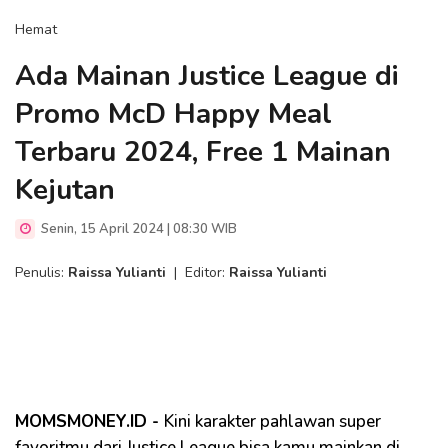
Hemat
Ada Mainan Justice League di
Promo McD Happy Meal
Terbaru 2024, Free 1 Mainan
Kejutan
Senin, 15 April 2024 | 08:30 WIB
Penulis:
Raissa Yulianti
|
Editor:
Raissa Yulianti
MOMSMONEY.ID -
Kini karakter pahlawan super
favoritmu dari Justice League bisa kamu mainkan di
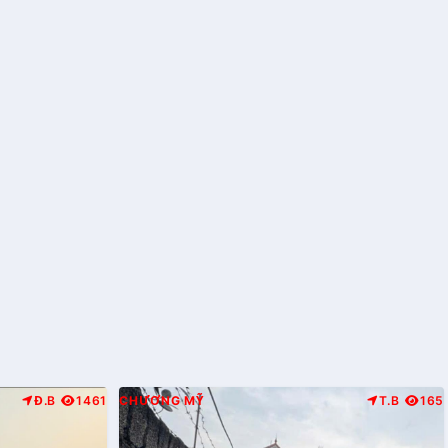
Đ.B
1461
CHƯƠNG MỸ
T.B
165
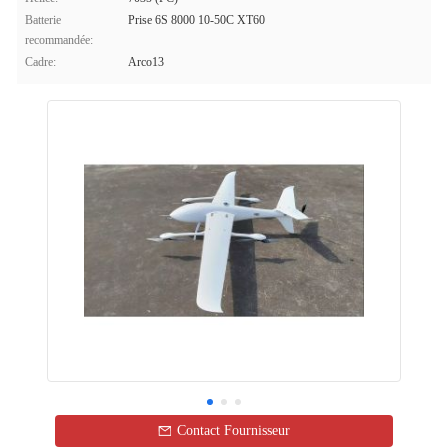
Batterie
Prise 6S 8000 10-50C XT60
recommandée:
Cadre:
Arco13
Contact Fournisseur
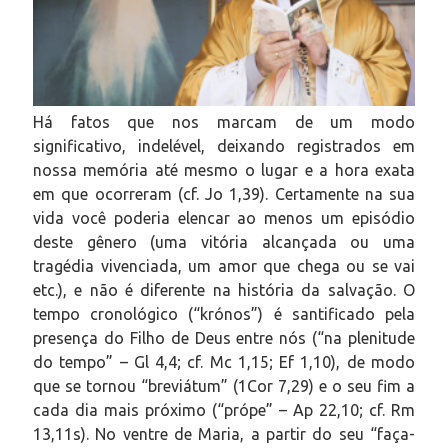
Há fatos que nos marcam de um modo
significativo, indelével, deixando registrados em
nossa memória até mesmo o lugar e a hora exata
em que ocorreram (cf. Jo 1,39). Certamente na sua
vida você poderia elencar ao menos um episódio
deste gênero (uma vitória alcançada ou uma
tragédia vivenciada, um amor que chega ou se vai
etc.), e não é diferente na história da salvação. O
tempo cronológico (“krónos”) é santificado pela
presença do Filho de Deus entre nós (“na plenitude
do tempo” – Gl 4,4; cf. Mc 1,15; Ef 1,10), de modo
que se tornou “breviátum” (1Cor 7,29) e o seu fim a
cada dia mais próximo (“própe” – Ap 22,10; cf. Rm
13,11s). No ventre de Maria, a partir do seu “faça-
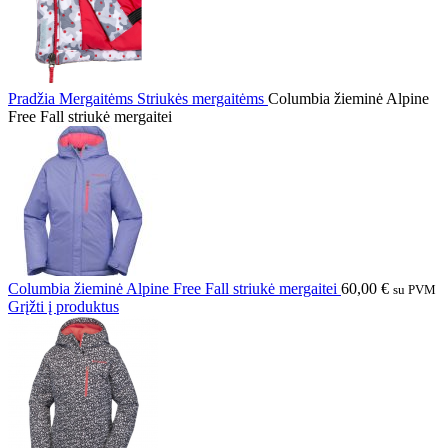
Pradžia
Mergaitėms
Striukės mergaitėms
Columbia žieminė Alpine
Free Fall striukė mergaitei
Columbia žieminė Alpine Free Fall striukė mergaitei
60,00
€
su PVM
Grįžti į produktus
···
EXERCISE DESCRIPTION:
Every record above, copied exactly and without a single picture, makes up the answer.

OUTPUT OF THE EXERCISE:
Hemat
Ada Mainan Justice League di
Promo McD Happy Meal
Terbaru 2024, Free 1 Mainan
Kejutan
Senin, 15 April 2024 | 08:30 WIB
Penulis:
Raissa Yulianti
|
Editor:
Raissa Yulianti
MOMSMONEY.ID -
Kini karakter pahlawan super
favoritmu dari Justice League bisa kamu mainkan di
Đ.B
1461
CHƯƠNG MỸ
T.B
165
Batterie
Prise 6S 8000 10-50C XT60
recommandée:
Cadre:
Arco13
Contact Fournisseur
Há fatos que nos marcam de um modo
significativo, indelével, deixando registrados em
nossa memória até mesmo o lugar e a hora exata
em que ocorreram (cf. Jo 1,39). Certamente na sua
vida você poderia elencar ao menos um episódio
deste gênero (uma vitória alcançada ou uma
tragédia vivenciada, um amor que chega ou se vai
etc.), e não é diferente na história da salvação. O
tempo cronológico (“krónos”) é santificado pela
presença do Filho de Deus entre nós (“na plenitude
do tempo” – Gl 4,4; cf. Mc 1,15; Ef 1,10), de modo
que se tornou “breviátum” (1Cor 7,29) e o seu fim a
cada dia mais próximo (“própe” – Ap 22,10; cf. Rm
13,11s). No ventre de Maria, a partir do seu “faça-
Pradžia
Mergaitėms
Striukės mergaitėms
Columbia žieminė Alpine
Free Fall striukė mergaitei
Columbia žieminė Alpine Free Fall striukė mergaitei
60,00
€
su PVM
Grįžti į produktus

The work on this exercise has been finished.